Реплика седьмая, касающаяся адатов и маслагатов Северного КавказаА. П. Попов служит на Северном Кавказе не одно десятилетие. Естественно поэтому появление среди исследуемых им объектов, наряду с другими феноменами мусульманского права, таких источников обычного права как адаты и маслагаты.10
Ислам – одна из основных мировых религий. Ее возраст – четырнадцать веков, число приверженцев – шестая часть населения Земли. «Попытка представить себе это явление, пусть даже в самом общем виде, – пишет Л. Р. Сюкияйнен, – осложняется тем, что до последнего времени ислам удостаивался серьезного внимания и объективного анализа разве что в академических изданиях. В средствах же массовой информации и обыденном сознании большинства… эта религия представлялась достаточно примитивным, обращенным в прошлое учением, оправдывающим слепой фанатизм, нетерпимость и ограниченность.
Считалось, что ислам не имеет будущего, да и к нынешним условиям мало подходит, поскольку сохраняет свои позиции лишь там, где налицо отсталость, средневековые пережитки, архаичные традиции. К пережиточным институтам причислялся сам ислам…»11
А. П. Попов, естественно, не богослов, и даже не преподаватель теории государства и права. Он практик правоохранительной, милицейской деятельности, уже давно и углубленно занимающийся теоретико-прикладными проблемами отечественного уголовного процесса. Ему ни к чему изучение ислама «в самом общем виде». Но зато частный вопрос истолкования соединенной системы целей уголовного наказания – уголовного судопроизводства в обычном праве горцев Кавказа и исламских хадисах12, влияние этого истолкования на практику судебных учреждений он, на мой взгляд, исследовал глубоко.
Научному редактору хотелось бы решительно поддержать автора в суждении, которое, опасаюсь, способно вызвать обвальную критику. Автор утверждает, что цель уголовного наказания и цель всего уголовного судопроизводства по адатам и маслагатам Северного Кавказа, две органично связанные между собой цели, включающие в себя в качестве средства их достижения и кровную месть, и, особенно, угрозу кровной мести, в тех условиях были целесообразны и эффективны.
Здесь нам не обойтись без обширных из текста автора. Приводимые ниже выписки не выписок заключены в кавычки, ибо не всегда текстуальны.

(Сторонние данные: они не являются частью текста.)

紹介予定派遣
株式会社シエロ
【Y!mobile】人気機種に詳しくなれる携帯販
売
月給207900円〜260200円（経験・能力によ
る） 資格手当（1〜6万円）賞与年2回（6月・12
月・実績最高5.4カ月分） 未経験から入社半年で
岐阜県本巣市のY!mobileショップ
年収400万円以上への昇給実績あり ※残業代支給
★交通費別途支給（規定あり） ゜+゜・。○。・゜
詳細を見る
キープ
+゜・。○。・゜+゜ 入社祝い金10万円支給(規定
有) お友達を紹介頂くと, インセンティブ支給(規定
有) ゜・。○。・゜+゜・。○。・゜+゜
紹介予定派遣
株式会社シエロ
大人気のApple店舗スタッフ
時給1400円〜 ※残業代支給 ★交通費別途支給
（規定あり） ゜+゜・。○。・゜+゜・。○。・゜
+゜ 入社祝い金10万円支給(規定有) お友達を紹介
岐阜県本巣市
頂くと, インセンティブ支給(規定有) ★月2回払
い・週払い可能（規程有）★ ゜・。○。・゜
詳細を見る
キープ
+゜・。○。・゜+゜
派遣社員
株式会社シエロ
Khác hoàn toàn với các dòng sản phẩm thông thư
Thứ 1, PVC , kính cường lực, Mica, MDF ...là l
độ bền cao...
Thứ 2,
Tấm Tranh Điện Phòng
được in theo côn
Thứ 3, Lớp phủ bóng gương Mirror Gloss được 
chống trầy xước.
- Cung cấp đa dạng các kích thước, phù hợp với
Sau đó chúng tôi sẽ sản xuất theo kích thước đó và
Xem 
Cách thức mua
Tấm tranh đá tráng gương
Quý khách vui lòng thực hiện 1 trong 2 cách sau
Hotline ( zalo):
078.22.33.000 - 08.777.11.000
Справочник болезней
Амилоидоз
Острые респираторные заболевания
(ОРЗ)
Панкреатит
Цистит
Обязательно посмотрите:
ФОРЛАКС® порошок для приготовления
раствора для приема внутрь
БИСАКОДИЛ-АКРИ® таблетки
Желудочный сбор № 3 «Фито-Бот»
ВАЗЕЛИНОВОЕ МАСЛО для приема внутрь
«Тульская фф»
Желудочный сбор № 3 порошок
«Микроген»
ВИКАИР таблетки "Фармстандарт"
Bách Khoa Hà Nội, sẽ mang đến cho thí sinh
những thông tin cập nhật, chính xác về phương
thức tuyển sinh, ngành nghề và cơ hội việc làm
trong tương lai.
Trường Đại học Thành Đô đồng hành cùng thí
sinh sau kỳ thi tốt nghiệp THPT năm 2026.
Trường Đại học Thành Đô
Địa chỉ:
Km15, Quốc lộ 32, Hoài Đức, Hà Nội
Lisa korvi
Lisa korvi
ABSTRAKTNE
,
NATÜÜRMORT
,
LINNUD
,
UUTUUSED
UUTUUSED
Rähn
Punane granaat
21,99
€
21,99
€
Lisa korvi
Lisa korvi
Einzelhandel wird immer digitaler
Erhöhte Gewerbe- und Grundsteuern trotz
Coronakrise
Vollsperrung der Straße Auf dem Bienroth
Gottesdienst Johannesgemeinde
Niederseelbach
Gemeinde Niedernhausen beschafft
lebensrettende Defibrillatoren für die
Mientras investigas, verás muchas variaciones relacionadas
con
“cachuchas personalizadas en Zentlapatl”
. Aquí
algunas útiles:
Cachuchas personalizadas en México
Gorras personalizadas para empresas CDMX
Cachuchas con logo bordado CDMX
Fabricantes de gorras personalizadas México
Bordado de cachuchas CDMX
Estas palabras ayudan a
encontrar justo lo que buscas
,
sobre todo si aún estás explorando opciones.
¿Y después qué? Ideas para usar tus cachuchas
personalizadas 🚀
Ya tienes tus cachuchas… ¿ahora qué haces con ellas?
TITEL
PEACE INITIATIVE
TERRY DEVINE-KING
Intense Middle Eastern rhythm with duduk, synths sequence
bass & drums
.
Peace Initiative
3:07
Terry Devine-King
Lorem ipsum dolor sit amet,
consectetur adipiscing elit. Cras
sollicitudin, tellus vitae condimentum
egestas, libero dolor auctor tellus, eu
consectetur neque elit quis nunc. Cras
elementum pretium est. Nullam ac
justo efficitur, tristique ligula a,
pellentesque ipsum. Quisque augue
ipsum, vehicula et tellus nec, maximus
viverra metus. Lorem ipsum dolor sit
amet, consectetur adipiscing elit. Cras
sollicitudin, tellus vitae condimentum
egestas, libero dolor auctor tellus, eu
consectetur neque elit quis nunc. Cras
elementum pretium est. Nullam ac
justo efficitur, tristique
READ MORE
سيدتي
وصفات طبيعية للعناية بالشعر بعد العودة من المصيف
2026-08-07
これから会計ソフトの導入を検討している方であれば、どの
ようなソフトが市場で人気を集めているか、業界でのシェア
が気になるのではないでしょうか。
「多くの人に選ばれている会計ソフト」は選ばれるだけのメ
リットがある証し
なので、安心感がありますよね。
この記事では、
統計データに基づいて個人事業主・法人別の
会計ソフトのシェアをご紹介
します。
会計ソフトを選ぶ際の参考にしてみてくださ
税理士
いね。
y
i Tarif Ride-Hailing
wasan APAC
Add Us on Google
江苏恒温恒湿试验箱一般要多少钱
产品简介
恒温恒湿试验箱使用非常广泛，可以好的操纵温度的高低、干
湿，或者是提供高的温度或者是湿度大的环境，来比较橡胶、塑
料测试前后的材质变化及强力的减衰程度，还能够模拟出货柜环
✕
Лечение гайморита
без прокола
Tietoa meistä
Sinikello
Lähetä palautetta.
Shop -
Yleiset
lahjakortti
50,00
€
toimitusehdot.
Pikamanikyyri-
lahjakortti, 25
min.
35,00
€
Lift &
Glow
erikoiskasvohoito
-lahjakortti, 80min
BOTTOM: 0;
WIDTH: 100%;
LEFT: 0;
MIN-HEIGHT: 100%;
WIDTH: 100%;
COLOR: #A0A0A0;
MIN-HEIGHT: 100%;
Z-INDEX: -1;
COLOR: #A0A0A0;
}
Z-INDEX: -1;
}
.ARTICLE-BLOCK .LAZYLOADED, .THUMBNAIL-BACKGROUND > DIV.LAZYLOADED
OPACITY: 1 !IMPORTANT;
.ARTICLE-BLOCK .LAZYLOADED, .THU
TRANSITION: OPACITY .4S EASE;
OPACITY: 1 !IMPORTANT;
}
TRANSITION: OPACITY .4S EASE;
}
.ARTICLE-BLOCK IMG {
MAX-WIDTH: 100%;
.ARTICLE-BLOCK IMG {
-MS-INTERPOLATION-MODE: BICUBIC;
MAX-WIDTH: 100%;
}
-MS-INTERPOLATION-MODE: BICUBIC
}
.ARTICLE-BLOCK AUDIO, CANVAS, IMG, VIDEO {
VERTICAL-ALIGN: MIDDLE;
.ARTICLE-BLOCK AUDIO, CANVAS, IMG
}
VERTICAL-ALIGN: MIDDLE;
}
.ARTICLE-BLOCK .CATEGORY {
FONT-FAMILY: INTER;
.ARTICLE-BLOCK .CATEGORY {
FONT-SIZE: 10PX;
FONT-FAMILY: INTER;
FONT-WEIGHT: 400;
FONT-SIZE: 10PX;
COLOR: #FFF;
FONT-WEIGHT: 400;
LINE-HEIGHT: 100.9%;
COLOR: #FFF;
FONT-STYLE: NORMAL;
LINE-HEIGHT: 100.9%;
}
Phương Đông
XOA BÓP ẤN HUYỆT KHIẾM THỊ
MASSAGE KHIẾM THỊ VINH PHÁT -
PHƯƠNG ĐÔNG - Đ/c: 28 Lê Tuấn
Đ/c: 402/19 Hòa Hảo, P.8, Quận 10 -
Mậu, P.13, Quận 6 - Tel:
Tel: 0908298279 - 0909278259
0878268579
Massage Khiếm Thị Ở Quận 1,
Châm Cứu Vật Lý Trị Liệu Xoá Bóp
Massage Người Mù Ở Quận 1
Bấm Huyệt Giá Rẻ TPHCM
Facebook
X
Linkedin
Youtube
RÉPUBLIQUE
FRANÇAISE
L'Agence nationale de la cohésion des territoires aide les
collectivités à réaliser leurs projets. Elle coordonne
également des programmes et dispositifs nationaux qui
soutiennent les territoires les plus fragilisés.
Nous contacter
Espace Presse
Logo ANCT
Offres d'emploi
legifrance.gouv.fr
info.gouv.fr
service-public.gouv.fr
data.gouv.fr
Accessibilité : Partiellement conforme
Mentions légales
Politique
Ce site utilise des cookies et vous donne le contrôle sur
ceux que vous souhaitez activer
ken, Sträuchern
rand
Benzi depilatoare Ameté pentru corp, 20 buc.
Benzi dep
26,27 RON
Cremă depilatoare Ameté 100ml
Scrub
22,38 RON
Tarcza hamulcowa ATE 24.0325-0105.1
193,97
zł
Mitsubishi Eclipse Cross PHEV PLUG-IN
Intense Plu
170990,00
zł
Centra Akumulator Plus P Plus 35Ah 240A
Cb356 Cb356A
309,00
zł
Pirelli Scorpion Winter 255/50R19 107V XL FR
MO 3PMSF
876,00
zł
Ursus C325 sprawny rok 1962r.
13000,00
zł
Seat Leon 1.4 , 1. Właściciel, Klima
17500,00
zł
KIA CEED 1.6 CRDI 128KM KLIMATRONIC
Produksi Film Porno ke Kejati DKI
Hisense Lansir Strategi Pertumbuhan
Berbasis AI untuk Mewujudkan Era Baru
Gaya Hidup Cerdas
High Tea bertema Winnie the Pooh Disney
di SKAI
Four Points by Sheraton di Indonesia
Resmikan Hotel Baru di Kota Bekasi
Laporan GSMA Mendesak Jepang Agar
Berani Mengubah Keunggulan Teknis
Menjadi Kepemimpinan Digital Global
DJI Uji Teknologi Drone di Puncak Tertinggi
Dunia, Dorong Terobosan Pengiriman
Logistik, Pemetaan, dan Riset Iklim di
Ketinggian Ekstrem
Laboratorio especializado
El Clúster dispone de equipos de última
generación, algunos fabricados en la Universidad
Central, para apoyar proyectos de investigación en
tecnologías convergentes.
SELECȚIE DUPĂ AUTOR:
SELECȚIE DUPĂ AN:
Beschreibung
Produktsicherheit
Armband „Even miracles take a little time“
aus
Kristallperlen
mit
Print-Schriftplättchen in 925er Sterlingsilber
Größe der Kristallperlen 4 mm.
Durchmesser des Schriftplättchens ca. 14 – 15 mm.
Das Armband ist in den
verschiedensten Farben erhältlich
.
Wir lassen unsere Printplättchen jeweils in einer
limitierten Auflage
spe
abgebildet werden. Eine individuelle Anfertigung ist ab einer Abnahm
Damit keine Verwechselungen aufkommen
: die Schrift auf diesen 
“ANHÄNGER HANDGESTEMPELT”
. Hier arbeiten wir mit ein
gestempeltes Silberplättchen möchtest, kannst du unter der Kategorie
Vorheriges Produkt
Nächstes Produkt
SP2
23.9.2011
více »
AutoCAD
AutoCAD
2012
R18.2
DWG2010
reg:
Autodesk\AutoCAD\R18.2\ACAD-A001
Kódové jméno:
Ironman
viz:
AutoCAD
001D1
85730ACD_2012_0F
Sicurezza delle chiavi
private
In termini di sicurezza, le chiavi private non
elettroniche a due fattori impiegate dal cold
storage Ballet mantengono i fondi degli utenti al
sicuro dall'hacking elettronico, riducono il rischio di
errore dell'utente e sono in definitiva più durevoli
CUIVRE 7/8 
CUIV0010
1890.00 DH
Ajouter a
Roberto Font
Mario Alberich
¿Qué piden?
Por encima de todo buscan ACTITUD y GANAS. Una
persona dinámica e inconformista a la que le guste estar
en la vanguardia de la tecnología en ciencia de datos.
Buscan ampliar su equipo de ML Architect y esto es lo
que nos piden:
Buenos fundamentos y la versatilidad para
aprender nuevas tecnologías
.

В истоках ислама, в обычаях исповедующих его народов лежит совершенно своеобразное и, порой, поражающее своей ясностью, политической целесообразностью и житейским здравым смыслом понимание цели наказания. Анализ этой цели позволяет глубже, по иному, чем это делается европейцами и следующими в их кильватере россиянами-западниками, взглянуть на роль кровной мести в социальных механизмах. В частности, избавиться хотя бы частично от индивидуалистических («механистских») искажений евразийского, в тех частях, в которых он относится к России, правового порядка.
Северный Кавказ сегодня для России как панариций: чуть тронешь больной палец – боль адова. Ситуация здесь проблемная. Более того, опасная по многим параметрам. Для большинства читателей эта ситуация все же отдаленная.
Представления же автора о проблемах, делающих ситуацию проблемной, отнюдь не только литературные и совсем не беллетристические. В зоне его ответственности рвутся бомбы под электричками и на вокзалах. Через дорогу – Карачаево-Черкесия, совсем недалеко и Чеченская республика, и Дагестан, да и Майкоп недалеко.
По совершенно правильному, на наш взгляд, мнению автора, одной из причин, порождающих правоохранительные, судебные, социальные сложности на Кавказе, усугубление оперативной обстановки в его регионах является то обстоятельство, что современное, подчас только называемое российским, отечественное уголовно-процессуальное и уголовное законодательство нередко игнорирует обычаи российских народов (а на Кавказе проживают российские народы) и условия их проживания за пределами московского Садового кольца.13
Подчас складываются впечатления, что некоторые нынешние реформаторы уголовного процесса знают проблемы борьбы с преступностью на Северном Кавказе значительно хуже, чем их знал пленивший имама Шамиля князь А. И. Барятинский. В этом мы вполне солидарны с автором.